Le cinque opere esposte nella prima mostra di Hardy Hill a Los Angeles pulsano con inquietante febbre, forza, familiarità e fresco terrore. Sono chiare, schematiche e ingannevoli. Hill inizia ogni immagine con un linguaggio, una frase demotica (per esempio, “due figure camminano a braccetto, è impossibile dire chi è ferito” o “figure disposte nella paura, un terzo entra?”) che cerca di articolare una relazione interna e non ci riesce, o ci riesce, in modo improprio. Da queste frasi sviluppa i suoi disegni; come un ragno che lancia un filo di lana, Hill passa dalla particolarità del linguaggio alla particolarità dell’immagine, senza usare riferimenti visivi – né modelli né fotografie – per aiutare il suo transfert. Da questi disegni, a sua volta, Hardy produce stampe usando lastre di rame (calcografia) o pietre litografiche, spesso combinando entrambi i metodi in una sola opera. La procedura in gioco non è quella della riproduzione ma della traduzione, in cui ogni trasmissione introduce nuovi solecismi di significato e identità. Le opere sono create dal nulla, dal nulla, e sono terribilmente singolari. Così come la preghiera passa dalla pagina alla parola allo spirito, ogni disegno passa attraverso se stesso e oltre. Vorrei dire preliminarmente che questi disegni hanno a che fare con la specificità della non-identità e il vuoto dell’oggettualità, ma so che mi sbaglierò man mano che si allontanano da ciò che sono. Bataille ci dice che “il mondo è puramente parodico, cioè che ogni cosa vista è la parodia di un’altra, o è la stessa cosa in una forma ingannevole”. Lacan avanza, poi si ritira, l’idea che l’inconscio sia un linguaggio, che la metafora e la metonimia siano le strutture di tutto il pensiero.

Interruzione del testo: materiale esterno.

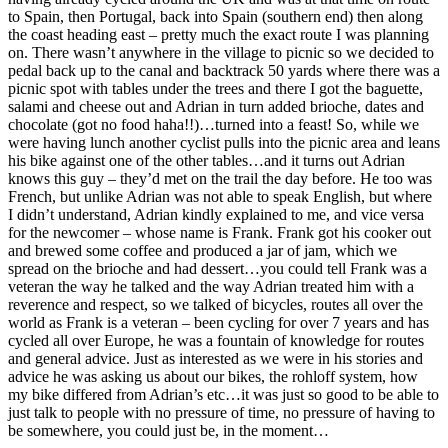
to Spain, then Portugal, back into Spain (southern end) then along
the coast heading east – pretty much the exact route I was planning
on. There wasn’t anywhere in the village to picnic so we decided to
pedal back up to the canal and backtrack 50 yards where there was a
picnic spot with tables under the trees and there I got the baguette,
salami and cheese out and Adrian in turn added brioche, dates and
chocolate (got no food haha!!)…turned into a feast! So, while we
were having lunch another cyclist pulls into the picnic area and leans
his bike against one of the other tables…and it turns out Adrian
knows this guy – they’d met on the trail the day before. He too was
French, but unlike Adrian was not able to speak English, but where
I didn’t understand, Adrian kindly explained to me, and vice versa
for the newcomer – whose name is Frank. Frank got his cooker out
and brewed some coffee and produced a jar of jam, which we
spread on the brioche and had dessert…you could tell Frank was a
veteran the way he talked and the way Adrian treated him with a
reverence and respect, so we talked of bicycles, routes all over the
world as Frank is a veteran – been cycling for over 7 years and has
cycled all over Europe, he was a fountain of knowledge for routes
and general advice. Just as interested as we were in his stories and
advice he was asking us about our bikes, the rohloff system, how
my bike differed from Adrian’s etc…it was just so good to be able to
just talk to people with no pressure of time, no pressure of having to
be somewhere, you could just be, in the moment…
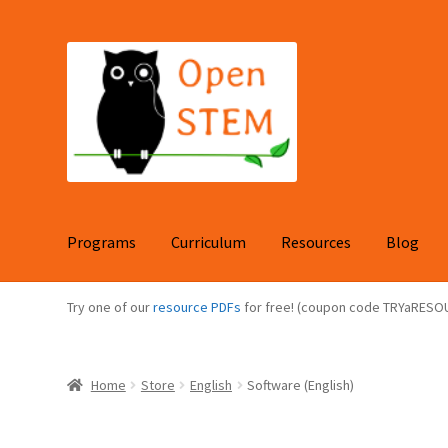
Skip
Skip
to
to
navigation
content
Programs
Curriculum
Resources
Blog
Try one of our
resource PDFs
for free! (coupon code TRYaRESO
Home
Store
English
Software (English)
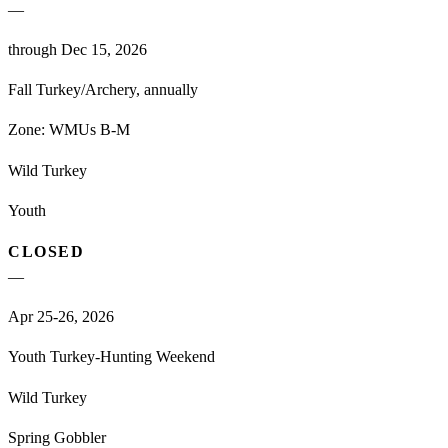
—
through Dec 15, 2026
Fall Turkey/Archery, annually
Zone:
WMUs B-M
Wild Turkey
Youth
CLOSED
—
Apr 25-26, 2026
Youth Turkey-Hunting Weekend
Wild Turkey
Spring Gobbler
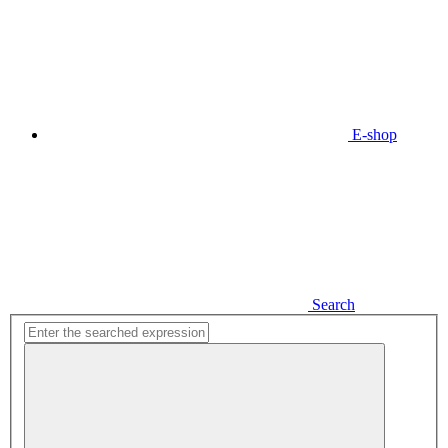
E-shop
Search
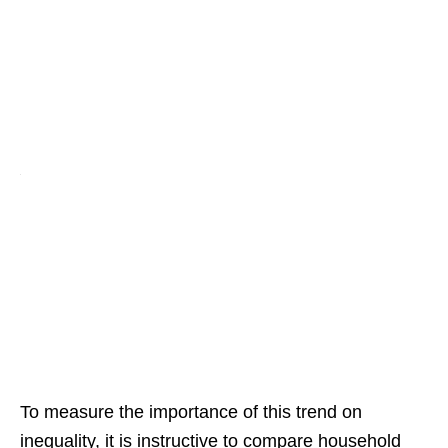
To measure the importance of this trend on
inequality, it is instructive to compare household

Il che non è solo per dire che, anche se le opere in mostra ci appaiono nell’abitudine del visivo, la loro scaf-folda primaria e la loro natura è linguistica; è anche per proporre che ciò che la pratica di Hill più fondamentale tradisce è che tutte le forme, i concetti e le cose in sé sono costituite lungo un asse interno di discordia.

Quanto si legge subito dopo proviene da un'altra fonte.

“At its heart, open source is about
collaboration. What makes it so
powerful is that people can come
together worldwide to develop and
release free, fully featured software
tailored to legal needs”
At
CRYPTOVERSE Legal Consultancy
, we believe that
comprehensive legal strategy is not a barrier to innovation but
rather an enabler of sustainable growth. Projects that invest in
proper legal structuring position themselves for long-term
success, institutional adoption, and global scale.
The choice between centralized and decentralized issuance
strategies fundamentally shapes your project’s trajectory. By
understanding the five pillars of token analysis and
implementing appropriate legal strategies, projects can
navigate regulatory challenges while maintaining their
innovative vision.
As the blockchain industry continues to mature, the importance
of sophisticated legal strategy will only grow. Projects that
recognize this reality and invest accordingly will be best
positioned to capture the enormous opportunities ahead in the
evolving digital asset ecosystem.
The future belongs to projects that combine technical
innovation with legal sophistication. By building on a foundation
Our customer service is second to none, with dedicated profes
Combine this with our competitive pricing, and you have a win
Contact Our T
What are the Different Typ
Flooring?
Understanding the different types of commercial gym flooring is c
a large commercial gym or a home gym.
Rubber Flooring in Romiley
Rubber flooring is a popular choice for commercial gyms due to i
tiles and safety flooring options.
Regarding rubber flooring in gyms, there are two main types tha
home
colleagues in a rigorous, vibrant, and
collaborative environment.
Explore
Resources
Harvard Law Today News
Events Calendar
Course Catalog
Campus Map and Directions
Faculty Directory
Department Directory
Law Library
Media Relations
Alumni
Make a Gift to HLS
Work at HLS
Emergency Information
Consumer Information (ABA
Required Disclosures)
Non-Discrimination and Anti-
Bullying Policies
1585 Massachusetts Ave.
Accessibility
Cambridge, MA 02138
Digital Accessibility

Espandendo una frase come “3 figure in triangolo (1 con coltello, 2 senza)” in un disegno, il metodo di Hill non è quello di specificare un uomo particolare dall’insieme infinito di tutti gli uomini, ma rivela invece che “l’uomo” è qualcosa di non indeterminato ma in sostanza indeterminato, inquieto. Le figure nelle scene non adempiono a ruoli archetipici o allegorici, si rifiutano di diventare modelli di qualcosa di diverso da loro stessi, con cui non riescono a identificarsi pienamente. Ma queste figure sono salvate dal vuoto esaltato del simbolico, o dell’anti-simbolico, dalla loro ipseità ostinata, dalla loro confusione e ansia, dagli errori di formazione dei genitali necessari. Siedono in una perfida disabitazione costretta e sostenuta dall’infrastruttura domestica, informalmente messa in scena: un letto sfatto, una cinepresa armata come un serpente, uno zoccolo oltre una tenda tirata, le travi vuote di un soffitto a volta, una presa di corrente. Tutto questo per dire che i disegni non solo non sono mai quello che sembrano, ma nemmeno quello che sono – una deiscenza concettuale tra quello che una cosa è e quello che dice di essere.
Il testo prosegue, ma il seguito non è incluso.